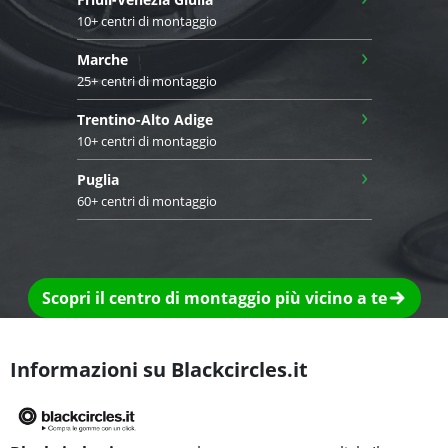
10+ centri di montaggio
›
Marche
25+ centri di montaggio
›
Trentino-Alto Adige
10+ centri di montaggio
›
Puglia
60+ centri di montaggio
Scopri il centro di montaggio più vicino a te
Informazioni su Blackcircles.it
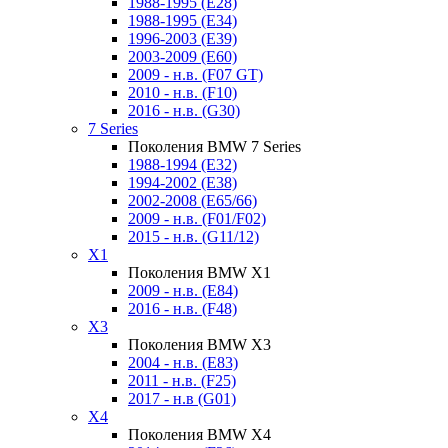
1988-1995 (E28)
1988-1995 (E34)
1996-2003 (E39)
2003-2009 (E60)
2009 - н.в. (F07 GT)
2010 - н.в. (F10)
2016 - н.в. (G30)
7 Series
Поколения BMW 7 Series
1988-1994 (E32)
1994-2002 (E38)
2002-2008 (E65/66)
2009 - н.в. (F01/F02)
2015 - н.в. (G11/12)
X1
Поколения BMW X1
2009 - н.в. (E84)
2016 - н.в. (F48)
X3
Поколения BMW X3
2004 - н.в. (E83)
2011 - н.в. (F25)
2017 - н.в (G01)
X4
Поколения BMW X4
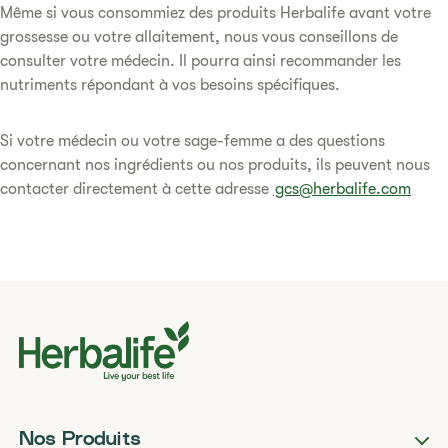
Même si vous consommiez des produits Herbalife avant votre
grossesse ou votre allaitement, nous vous conseillons de
consulter votre médecin. Il pourra ainsi recommander les
nutriments répondant à vos besoins spécifiques.
Si votre médecin ou votre sage-femme a des questions
concernant nos ingrédients ou nos produits, ils peuvent nous
contacter directement à cette adresse
gcs@herbalife.com
Nos Produits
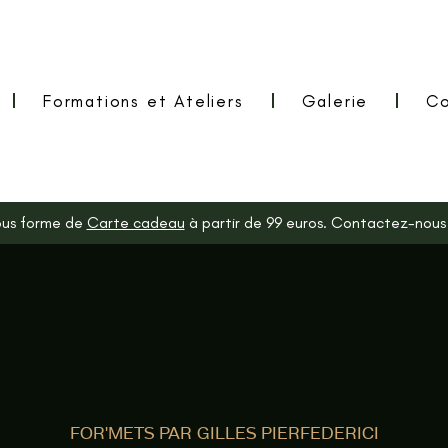
Formations et Ateliers
Galerie
Co
us forme de
Carte cadeau
à partir de 99 euros. Contactez-nous p
FOR'METS PAR GILLES PIERFEDERICI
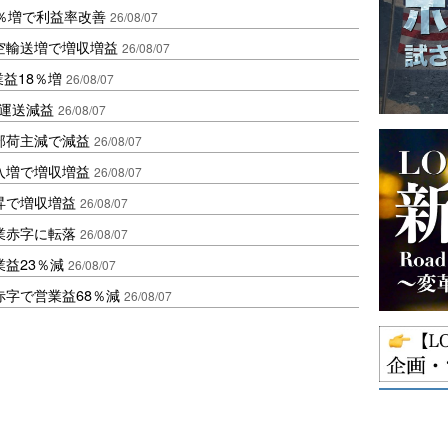
2％増で利益率改善
26/08/07
空輸送増で増収増益
26/08/07
業益18％増
26/08/07
も運送減益
26/08/07
部荷主減で減益
26/08/07
入増で増収増益
26/08/07
昇で増収増益
26/08/07
業赤字に転落
26/08/07
益23％減
26/08/07
赤字で営業益68％減
26/08/07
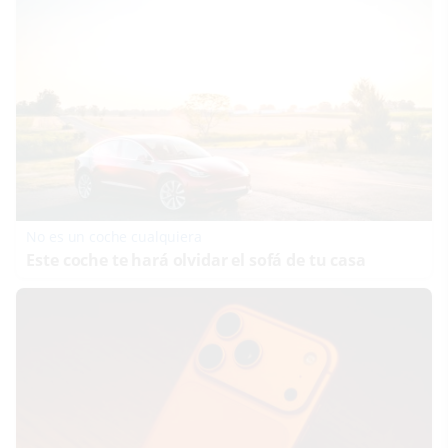
No es un coche cualquiera
Este coche te hará olvidar el sofá de tu casa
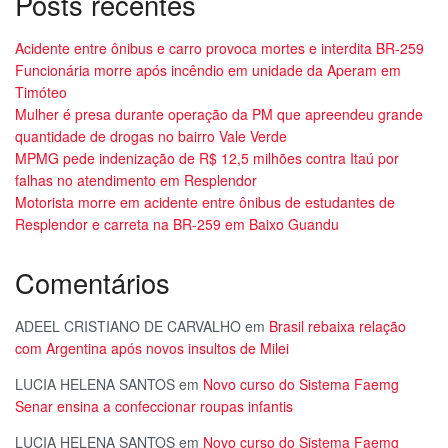
Posts recentes
Acidente entre ônibus e carro provoca mortes e interdita BR-259
Funcionária morre após incêndio em unidade da Aperam em
Timóteo
Mulher é presa durante operação da PM que apreendeu grande
quantidade de drogas no bairro Vale Verde
MPMG pede indenização de R$ 12,5 milhões contra Itaú por
falhas no atendimento em Resplendor
Motorista morre em acidente entre ônibus de estudantes de
Resplendor e carreta na BR-259 em Baixo Guandu
Comentários
ADEEL CRISTIANO DE CARVALHO
em
Brasil rebaixa relação
com Argentina após novos insultos de Milei
LUCIA HELENA SANTOS
em
Novo curso do Sistema Faemg
Senar ensina a confeccionar roupas infantis
LUCIA HELENA SANTOS
em
Novo curso do Sistema Faemg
----
▶ _Instructions for the task_
Go through the entries above and count each line that contains the string "morre". Reply only with the total.

▶ _Completed task_
2